### [Task directions]
Repeat only the lines below from the one containing "được cảnh báo" through the one containing "desarrollar una hoja", inclusive, exactly as written.

Page-level text extractions:
[Start of Attachment]
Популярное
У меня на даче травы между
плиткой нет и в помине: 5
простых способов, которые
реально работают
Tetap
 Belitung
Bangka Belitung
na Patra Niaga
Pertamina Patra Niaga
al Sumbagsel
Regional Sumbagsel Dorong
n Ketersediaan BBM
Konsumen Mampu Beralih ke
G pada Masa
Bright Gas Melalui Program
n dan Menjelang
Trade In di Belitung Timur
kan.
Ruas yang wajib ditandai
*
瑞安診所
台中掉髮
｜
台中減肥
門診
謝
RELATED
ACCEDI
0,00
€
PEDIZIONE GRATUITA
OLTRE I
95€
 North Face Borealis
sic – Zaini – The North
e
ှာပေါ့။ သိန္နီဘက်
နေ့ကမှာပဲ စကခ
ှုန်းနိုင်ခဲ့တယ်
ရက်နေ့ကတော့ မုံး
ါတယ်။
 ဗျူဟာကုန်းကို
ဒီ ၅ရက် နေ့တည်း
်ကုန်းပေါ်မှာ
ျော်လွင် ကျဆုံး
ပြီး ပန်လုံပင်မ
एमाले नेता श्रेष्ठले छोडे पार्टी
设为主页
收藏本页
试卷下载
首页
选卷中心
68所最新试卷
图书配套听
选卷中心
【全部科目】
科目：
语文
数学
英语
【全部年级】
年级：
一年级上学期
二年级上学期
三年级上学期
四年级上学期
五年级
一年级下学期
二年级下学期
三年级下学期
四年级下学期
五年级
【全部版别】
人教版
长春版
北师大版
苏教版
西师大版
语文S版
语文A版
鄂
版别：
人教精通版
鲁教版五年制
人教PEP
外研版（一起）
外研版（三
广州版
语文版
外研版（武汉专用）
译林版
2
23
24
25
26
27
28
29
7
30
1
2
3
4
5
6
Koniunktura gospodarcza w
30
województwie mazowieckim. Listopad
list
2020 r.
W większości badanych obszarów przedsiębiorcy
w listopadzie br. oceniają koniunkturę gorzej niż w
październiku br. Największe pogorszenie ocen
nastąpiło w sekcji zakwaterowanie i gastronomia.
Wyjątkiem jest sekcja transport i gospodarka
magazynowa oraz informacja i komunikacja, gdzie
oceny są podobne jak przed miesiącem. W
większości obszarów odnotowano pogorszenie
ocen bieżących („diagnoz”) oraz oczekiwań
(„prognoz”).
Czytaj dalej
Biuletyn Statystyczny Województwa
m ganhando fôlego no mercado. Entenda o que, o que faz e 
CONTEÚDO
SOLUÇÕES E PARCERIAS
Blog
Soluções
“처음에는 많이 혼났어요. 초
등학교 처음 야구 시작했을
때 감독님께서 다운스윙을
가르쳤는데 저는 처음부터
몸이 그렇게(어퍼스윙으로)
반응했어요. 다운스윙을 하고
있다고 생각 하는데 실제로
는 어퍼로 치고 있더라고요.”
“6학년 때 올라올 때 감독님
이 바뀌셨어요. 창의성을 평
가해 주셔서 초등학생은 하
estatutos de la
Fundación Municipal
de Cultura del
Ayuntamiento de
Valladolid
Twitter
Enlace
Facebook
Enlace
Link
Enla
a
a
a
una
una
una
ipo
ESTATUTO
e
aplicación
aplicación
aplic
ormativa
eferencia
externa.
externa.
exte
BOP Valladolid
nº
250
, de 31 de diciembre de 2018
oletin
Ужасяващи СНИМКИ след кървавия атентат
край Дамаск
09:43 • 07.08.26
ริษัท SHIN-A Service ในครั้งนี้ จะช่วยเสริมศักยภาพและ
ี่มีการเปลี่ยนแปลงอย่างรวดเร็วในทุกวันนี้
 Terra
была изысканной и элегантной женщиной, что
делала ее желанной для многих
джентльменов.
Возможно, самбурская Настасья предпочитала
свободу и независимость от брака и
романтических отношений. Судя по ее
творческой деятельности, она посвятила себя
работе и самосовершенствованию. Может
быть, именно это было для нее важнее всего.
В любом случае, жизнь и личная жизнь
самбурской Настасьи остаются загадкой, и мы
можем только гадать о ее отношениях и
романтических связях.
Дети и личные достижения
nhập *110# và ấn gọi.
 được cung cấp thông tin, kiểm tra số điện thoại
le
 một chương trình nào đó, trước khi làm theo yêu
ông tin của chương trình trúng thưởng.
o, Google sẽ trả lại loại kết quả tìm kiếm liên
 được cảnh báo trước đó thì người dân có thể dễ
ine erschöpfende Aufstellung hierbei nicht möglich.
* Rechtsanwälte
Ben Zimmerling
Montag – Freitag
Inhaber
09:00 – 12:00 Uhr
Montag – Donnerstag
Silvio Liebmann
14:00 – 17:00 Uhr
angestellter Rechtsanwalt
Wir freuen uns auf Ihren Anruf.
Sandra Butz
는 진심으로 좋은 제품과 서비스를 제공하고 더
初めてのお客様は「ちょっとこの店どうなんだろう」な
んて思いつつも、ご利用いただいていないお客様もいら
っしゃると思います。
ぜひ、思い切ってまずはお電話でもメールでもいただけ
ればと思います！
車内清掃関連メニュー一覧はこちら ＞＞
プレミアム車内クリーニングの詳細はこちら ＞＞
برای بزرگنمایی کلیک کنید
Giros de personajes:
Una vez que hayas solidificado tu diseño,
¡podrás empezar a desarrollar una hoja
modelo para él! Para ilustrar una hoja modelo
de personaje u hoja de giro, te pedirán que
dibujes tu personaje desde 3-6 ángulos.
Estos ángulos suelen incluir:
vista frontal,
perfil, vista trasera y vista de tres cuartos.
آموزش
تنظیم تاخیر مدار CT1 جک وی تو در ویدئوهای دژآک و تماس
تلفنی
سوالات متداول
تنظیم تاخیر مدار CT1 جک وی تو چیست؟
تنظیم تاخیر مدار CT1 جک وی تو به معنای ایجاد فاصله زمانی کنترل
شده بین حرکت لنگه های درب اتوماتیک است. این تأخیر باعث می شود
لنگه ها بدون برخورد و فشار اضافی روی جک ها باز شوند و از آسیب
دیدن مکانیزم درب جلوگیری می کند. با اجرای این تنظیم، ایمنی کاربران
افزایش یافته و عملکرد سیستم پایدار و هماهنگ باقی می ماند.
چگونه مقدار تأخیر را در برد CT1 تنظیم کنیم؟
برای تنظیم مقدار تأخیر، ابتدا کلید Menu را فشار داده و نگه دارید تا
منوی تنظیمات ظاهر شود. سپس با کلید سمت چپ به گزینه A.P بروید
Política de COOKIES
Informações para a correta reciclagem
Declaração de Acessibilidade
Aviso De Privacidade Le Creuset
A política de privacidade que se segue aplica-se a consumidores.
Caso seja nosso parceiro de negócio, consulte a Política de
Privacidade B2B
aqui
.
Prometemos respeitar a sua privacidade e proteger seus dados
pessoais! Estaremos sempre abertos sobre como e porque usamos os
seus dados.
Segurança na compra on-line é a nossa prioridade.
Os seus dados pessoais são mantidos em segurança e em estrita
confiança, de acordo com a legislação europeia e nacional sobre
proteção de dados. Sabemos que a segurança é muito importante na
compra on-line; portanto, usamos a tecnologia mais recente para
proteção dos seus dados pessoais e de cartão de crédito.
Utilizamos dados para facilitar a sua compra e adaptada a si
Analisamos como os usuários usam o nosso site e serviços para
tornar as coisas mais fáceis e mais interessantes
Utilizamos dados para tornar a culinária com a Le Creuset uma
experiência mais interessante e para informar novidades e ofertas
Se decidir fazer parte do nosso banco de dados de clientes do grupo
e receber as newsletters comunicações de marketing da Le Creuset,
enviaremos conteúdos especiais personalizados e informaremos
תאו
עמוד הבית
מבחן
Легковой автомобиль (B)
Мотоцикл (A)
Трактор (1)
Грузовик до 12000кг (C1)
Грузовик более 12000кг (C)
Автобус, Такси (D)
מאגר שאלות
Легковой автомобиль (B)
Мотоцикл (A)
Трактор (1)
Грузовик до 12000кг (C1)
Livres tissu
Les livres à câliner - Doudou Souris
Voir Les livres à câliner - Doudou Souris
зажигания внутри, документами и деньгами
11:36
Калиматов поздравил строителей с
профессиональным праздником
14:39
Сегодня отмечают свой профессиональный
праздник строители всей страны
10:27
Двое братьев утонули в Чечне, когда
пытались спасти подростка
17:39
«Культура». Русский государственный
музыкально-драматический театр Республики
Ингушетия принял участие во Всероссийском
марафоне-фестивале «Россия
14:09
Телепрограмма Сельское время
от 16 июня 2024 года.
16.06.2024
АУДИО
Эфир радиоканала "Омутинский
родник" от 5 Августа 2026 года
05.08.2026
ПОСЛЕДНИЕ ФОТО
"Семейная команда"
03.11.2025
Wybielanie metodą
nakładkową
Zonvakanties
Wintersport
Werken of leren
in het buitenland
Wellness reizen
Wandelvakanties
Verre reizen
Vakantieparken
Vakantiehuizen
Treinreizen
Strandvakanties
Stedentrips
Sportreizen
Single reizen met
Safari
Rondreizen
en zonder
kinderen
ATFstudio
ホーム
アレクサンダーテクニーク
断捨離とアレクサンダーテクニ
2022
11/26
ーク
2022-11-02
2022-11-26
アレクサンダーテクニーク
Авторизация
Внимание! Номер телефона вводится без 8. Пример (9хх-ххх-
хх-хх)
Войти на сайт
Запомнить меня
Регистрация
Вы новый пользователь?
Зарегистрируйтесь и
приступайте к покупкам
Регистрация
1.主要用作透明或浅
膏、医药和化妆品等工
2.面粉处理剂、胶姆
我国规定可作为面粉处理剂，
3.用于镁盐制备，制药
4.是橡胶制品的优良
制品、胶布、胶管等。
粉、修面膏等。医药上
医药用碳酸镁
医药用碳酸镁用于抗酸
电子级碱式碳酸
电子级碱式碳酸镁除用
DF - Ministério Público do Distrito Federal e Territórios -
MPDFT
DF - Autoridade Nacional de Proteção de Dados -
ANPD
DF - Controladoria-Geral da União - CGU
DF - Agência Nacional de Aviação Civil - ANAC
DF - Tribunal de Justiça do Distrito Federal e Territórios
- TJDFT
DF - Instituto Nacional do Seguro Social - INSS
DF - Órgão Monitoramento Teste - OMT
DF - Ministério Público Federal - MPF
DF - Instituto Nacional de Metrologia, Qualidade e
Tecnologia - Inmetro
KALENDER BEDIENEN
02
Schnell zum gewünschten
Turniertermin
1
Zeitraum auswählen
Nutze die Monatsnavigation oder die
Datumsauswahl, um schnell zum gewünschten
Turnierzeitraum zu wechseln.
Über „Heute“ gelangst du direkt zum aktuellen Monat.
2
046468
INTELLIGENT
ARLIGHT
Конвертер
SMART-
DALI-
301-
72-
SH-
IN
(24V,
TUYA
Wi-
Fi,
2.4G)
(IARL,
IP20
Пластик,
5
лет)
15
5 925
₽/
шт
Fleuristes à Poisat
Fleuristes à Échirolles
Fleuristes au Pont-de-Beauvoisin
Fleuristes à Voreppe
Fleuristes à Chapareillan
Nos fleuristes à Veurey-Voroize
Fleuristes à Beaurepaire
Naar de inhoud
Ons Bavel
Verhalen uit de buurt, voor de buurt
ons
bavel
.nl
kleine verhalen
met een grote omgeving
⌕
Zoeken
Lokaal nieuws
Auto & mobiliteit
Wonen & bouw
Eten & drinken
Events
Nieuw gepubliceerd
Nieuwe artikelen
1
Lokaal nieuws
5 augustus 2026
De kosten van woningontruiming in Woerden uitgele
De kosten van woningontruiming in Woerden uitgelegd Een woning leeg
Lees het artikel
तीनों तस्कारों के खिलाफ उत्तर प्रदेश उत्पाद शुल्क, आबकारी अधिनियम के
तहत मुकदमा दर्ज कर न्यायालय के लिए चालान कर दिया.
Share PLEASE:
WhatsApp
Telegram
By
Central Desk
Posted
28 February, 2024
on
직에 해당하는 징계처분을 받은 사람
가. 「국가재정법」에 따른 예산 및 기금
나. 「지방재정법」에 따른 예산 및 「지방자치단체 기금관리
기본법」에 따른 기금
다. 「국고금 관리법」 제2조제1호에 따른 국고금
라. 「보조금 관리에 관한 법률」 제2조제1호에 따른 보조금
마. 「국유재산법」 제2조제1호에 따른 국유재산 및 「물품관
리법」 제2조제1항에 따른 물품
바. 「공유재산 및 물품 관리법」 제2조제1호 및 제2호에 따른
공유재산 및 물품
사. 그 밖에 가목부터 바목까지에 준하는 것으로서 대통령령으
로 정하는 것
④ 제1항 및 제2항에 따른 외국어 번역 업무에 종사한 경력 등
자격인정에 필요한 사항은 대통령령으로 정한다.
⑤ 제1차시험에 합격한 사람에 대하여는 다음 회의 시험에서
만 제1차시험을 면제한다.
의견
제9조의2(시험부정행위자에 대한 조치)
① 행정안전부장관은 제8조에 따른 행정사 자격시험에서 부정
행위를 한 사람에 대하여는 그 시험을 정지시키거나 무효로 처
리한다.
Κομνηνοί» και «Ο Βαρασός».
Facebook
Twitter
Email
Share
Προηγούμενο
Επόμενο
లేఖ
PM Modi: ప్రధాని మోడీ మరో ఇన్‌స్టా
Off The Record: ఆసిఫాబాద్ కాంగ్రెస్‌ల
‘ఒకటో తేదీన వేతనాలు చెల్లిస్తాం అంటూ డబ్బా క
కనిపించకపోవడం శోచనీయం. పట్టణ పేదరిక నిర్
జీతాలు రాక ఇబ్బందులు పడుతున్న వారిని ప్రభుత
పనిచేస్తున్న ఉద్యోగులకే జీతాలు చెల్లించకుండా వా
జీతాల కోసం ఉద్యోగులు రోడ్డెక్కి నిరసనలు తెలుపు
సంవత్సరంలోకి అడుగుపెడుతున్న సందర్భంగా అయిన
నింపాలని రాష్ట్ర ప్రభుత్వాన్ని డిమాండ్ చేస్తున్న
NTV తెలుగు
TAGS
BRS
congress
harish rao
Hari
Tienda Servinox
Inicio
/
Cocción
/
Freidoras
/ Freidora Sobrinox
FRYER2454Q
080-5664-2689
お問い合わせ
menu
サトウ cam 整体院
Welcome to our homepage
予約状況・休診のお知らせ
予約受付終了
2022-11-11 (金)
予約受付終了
[End of Attachment]
### [Solution to this task]
 được cảnh báo trước đó thì người dân có thể dễ
ine erschöpfende Aufstellung hierbei nicht möglich.
* Rechtsanwälte
Ben Zimmerling
Montag – Freitag
Inhaber
09:00 – 12:00 Uhr
Montag – Donnerstag
Silvio Liebmann
14:00 – 17:00 Uhr
angestellter Rechtsanwalt
Wir freuen uns auf Ihren Anruf.
Sandra Butz
는 진심으로 좋은 제품과 서비스를 제공하고 더
初めてのお客様は「ちょっとこの店どうなんだろう」な
んて思いつつも、ご利用いただいていないお客様もいら
っしゃると思います。
ぜひ、思い切ってまずはお電話でもメールでもいただけ
ればと思います！
車内清掃関連メニュー一覧はこちら ＞＞
プレミアム車内クリーニングの詳細はこちら ＞＞
برای بزرگنمایی کلیک کنید
Giros de personajes:
Una vez que hayas solidificado tu diseño,
¡podrás empezar a desarrollar una hoja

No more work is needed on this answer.